Various types of vehicles have been developed to sweep or vacuum debris from pavements, roadways, and streets. In general, these vehicles can be classified as mechanical broom sweepers, air sweepers, and combinational variants thereof.
Mechanical broom sweepers use a motor-driven broom or brooms to mechanically sweep paper, plastic, litter, trash, vegetation (leaves, twigs, grass clippings, etc.), asphalt and concrete debris, and larger sand or gravel particles toward a conveyor for transport into a debris collection hopper.
Regenerative air sweepers use a motor-driven fan to create a high-velocity recirculating air flow to aspirate dust, particulates, and other debris from the pavement or street surface through an intake or pickup hood carried or suspended beneath the sweeper vehicle. Optionally, a gutter broom is often mounted adjacent one or both lateral sides of the intake hood to brush debris into the path of the intake hood, and a powered brush roll can be mounted with or contained within the intake hood to assist in dislodging particulates from the swept surface for entrainment into the air flow.

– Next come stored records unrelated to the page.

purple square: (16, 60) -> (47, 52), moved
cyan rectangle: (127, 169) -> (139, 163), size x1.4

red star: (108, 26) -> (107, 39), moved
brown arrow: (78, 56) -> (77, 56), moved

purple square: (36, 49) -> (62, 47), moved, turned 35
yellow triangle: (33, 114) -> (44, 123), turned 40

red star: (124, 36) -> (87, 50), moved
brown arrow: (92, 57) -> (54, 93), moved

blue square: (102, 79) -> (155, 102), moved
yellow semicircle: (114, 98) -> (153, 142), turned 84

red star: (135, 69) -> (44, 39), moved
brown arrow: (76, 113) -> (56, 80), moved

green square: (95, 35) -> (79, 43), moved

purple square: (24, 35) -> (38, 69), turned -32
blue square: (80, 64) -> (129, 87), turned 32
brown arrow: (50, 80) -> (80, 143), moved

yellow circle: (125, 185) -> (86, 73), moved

In a typical regenerative system, a motor-driven fan develops a high-volume, high-velocity recirculating air-flow through an intake or pickup hood that is positioned on or closely adjacent the pavement surface. As the intake hood is moved along the pavement surface, debris is aspirated into the air flow and carried by ducting into and through a debris-collecting hopper or container. As the debris-laden air enters the debris-collecting hopper, the velocity of the air flow is reduced sufficiently so that many particulates drop out the air stream with various types of baffles, screens, grates, panels, etc. causing additional particulates to drop out of the air flow and collect in the hopper.

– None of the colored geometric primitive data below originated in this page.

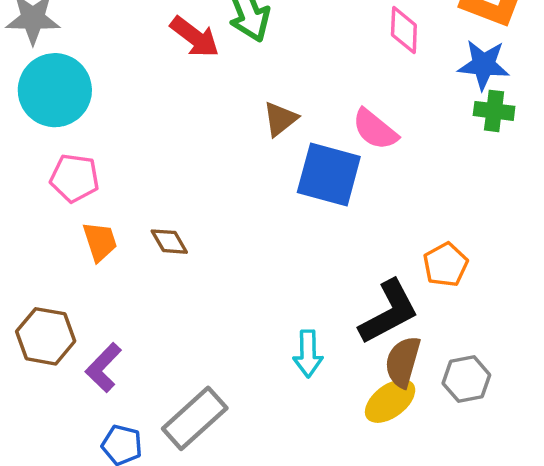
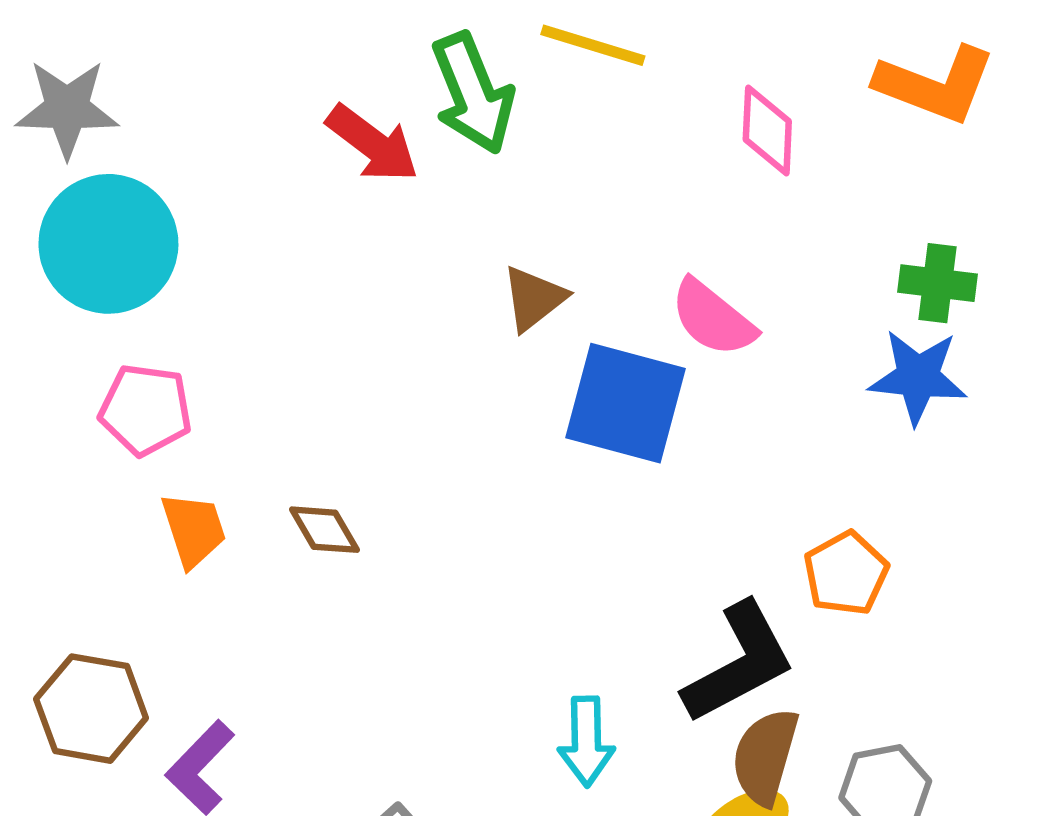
blue star: (484, 65) -> (918, 377), moved

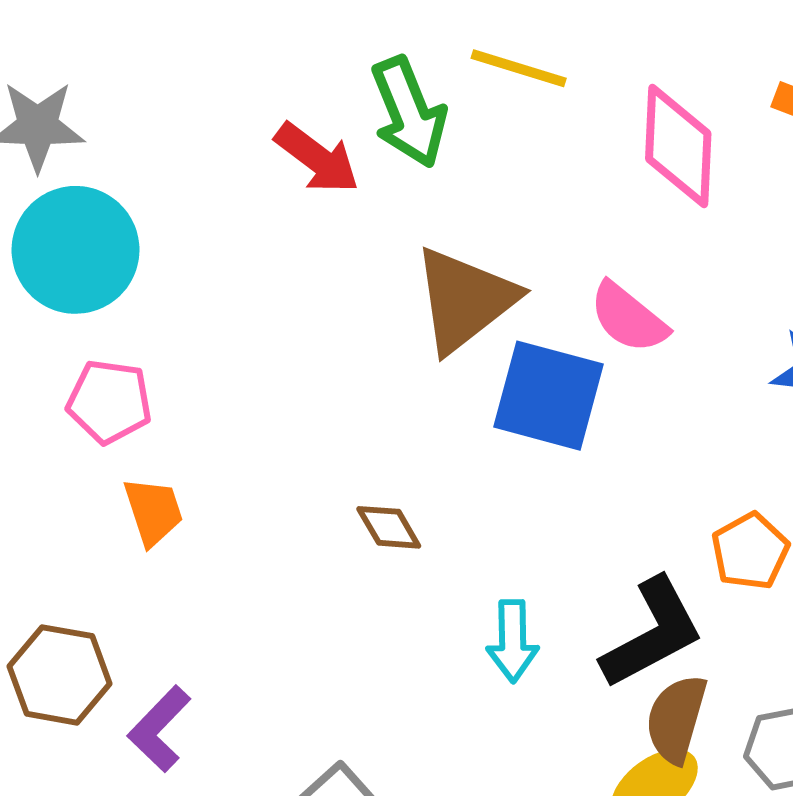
pink diamond: (767, 130) -> (678, 146), size x1.5
brown triangle: (534, 298) -> (465, 300), size x1.8
brown diamond: (324, 530) -> (389, 527), moved
cyan arrow: (586, 741) -> (513, 641), moved

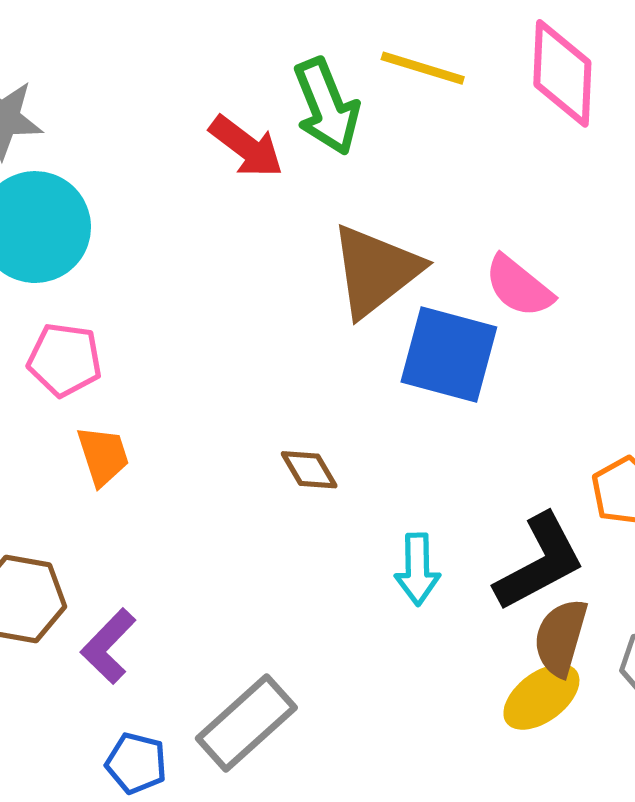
pink diamond: (678, 146) -> (562, 73), moved

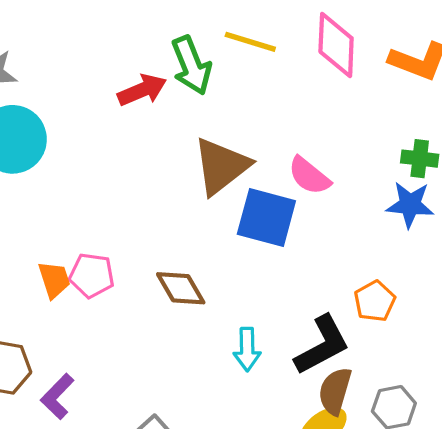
red arrow: (246, 147) -> (142, 90), turned -60
pink pentagon: (65, 360) -> (92, 275), moved
brown diamond: (309, 470) -> (181, 288), size x1.4

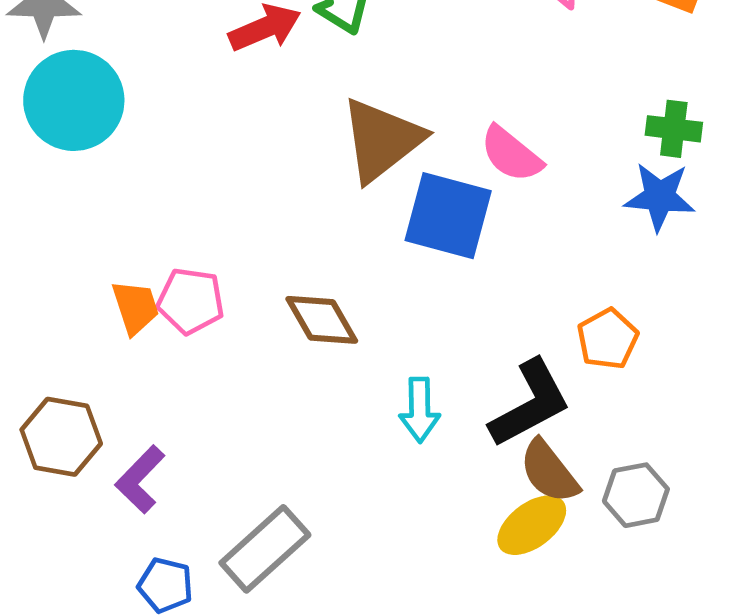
brown semicircle: (335, 391) -> (549, 471), turned -54

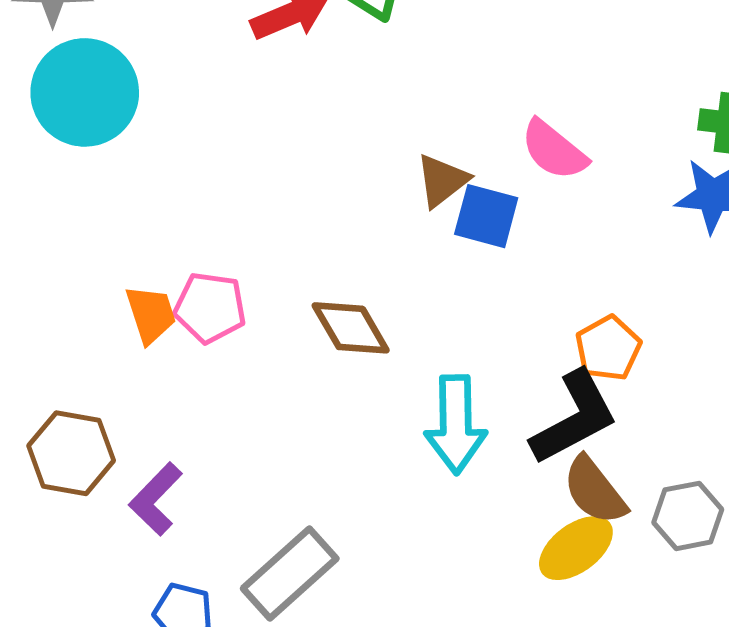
brown triangle: (382, 140) -> (442, 181), moved, size x0.6
blue square: (448, 216) -> (486, 216), size x0.7
orange pentagon: (608, 339) -> (608, 348), moved
cyan arrow: (420, 410) -> (456, 424), size x1.4

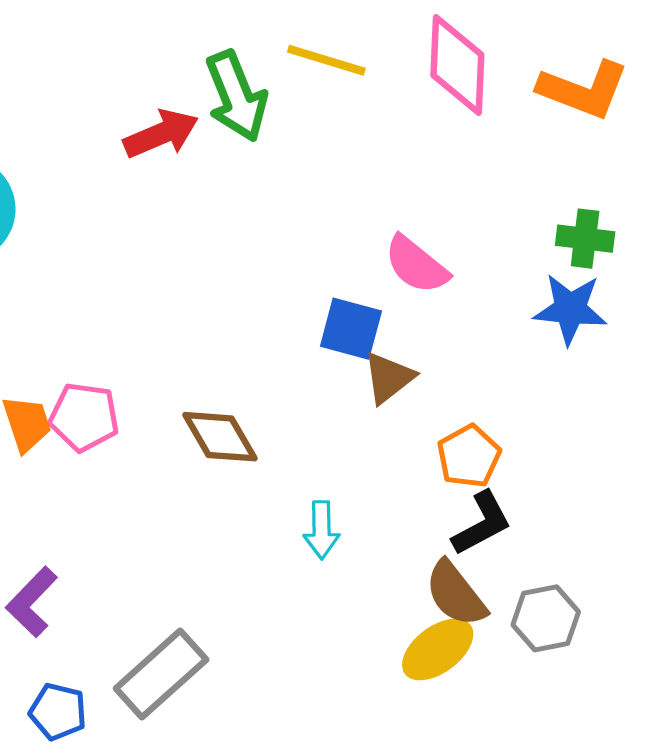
brown triangle: (442, 181) -> (389, 378), moved
black L-shape: (574, 418) -> (482, 523), moved, size x0.7
cyan arrow: (456, 424) -> (321, 530), size x0.6

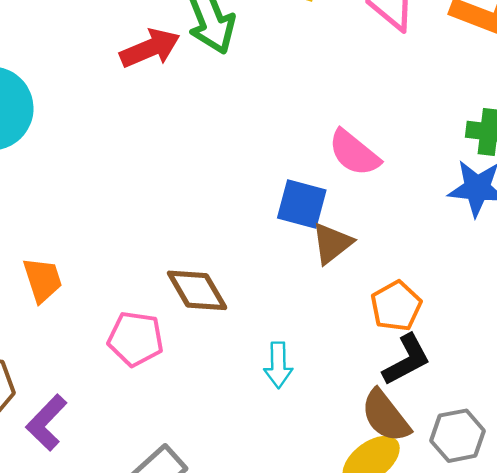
pink pentagon: (84, 417) -> (136, 339), moved

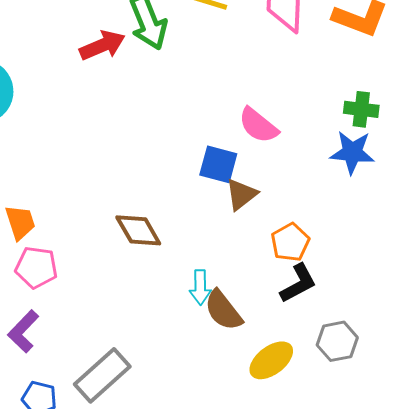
pink pentagon: (136, 339) -> (36, 267), moved
brown semicircle: (386, 416) -> (223, 310), moved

It is known that some of the air flow in the intake hood can escape from beneath one or more of the various sides of the hood into the ambient environment; that escaping air flow can carry entrained particulates, known as ‘fugitive’ particles, into the ambient environment and undesirably contribute to the concentration of airborne particulates surrounding the cleaning vehicle. The issue of fugitive particles has been addressed by placing one or more elastomeric flaps or curtains along the perimeter edges of the intake hood; the flaps or curtains extend from the edges of the intake hood to the ground surface being sweep to minimize or otherwise limit the escape of fugitive air flows. Additionally, some systems are designed to vent some of the pressurized filtered air into the atmosphere prior to introduction into the intake hood to create a situation in which ambient make-up air is drawn into the intake hood to militate against the release of fugitive particulates. Since the volume of air introduced into the intake hood is large and the overall velocity of the primary air flow is large, subsidiary air flows can nonetheless be established that escape from beneath the intake hood.